→ PROBLEM STATEMENT
Sort through the data and copy the lines holding the word "that".

Start of TASK INPUTS

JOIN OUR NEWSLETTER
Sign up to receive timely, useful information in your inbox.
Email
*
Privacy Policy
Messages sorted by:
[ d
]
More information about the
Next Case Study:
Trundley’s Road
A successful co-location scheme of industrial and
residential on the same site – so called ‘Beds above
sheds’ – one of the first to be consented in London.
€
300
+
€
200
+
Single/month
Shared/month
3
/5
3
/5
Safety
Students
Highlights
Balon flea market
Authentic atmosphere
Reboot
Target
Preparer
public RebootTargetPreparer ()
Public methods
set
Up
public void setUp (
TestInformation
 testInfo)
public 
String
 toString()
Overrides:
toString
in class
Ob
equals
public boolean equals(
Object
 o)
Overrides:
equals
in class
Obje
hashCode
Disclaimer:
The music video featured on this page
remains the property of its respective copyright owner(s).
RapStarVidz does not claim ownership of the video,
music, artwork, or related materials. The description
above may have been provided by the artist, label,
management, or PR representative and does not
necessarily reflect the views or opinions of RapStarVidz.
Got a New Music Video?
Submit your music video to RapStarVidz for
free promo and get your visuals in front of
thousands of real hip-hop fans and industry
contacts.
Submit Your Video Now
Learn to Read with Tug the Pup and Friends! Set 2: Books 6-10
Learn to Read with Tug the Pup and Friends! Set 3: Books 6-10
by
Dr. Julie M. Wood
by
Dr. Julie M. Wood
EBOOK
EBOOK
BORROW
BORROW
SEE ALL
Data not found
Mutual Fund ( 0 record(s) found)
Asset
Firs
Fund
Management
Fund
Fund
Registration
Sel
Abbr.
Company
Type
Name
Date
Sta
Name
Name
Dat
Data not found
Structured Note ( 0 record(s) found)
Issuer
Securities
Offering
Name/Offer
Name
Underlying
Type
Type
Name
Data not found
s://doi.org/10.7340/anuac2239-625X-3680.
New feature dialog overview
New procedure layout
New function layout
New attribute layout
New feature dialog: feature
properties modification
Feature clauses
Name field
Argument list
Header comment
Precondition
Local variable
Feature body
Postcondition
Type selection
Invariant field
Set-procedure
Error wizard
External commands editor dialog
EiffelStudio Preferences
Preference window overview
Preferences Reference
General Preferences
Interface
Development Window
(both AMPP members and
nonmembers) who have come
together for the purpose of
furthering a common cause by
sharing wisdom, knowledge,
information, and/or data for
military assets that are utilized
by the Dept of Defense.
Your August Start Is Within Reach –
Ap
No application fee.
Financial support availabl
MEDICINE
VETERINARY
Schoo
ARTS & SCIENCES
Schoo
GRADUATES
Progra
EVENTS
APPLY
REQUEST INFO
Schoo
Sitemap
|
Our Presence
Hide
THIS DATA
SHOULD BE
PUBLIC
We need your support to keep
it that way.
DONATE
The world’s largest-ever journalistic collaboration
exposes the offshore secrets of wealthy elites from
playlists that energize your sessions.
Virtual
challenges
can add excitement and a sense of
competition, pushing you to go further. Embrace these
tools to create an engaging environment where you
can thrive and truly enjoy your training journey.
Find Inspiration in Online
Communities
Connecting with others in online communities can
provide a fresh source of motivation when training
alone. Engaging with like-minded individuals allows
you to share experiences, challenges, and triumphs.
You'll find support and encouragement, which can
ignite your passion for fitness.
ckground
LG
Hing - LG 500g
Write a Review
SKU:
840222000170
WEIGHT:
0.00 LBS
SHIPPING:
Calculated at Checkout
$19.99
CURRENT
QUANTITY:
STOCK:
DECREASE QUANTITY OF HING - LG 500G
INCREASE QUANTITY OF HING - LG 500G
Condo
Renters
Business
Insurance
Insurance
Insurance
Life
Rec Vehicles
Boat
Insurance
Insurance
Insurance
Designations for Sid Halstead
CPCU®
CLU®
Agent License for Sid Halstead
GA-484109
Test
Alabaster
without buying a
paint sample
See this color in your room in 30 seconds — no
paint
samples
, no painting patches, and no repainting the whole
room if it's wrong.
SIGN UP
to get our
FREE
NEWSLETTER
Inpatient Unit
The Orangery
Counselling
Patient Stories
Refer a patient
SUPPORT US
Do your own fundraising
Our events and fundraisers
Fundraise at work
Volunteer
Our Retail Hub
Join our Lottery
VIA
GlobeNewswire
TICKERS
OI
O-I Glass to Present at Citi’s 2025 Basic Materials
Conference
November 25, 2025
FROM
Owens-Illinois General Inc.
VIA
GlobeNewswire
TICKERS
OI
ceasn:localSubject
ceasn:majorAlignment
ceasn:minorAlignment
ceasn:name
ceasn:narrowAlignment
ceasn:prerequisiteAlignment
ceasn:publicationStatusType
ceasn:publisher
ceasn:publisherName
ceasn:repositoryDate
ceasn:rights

End of TASK INPUTS

→ RESPONSE BOX
military assets that are utilized
it that way.
playlists that energize your sessions.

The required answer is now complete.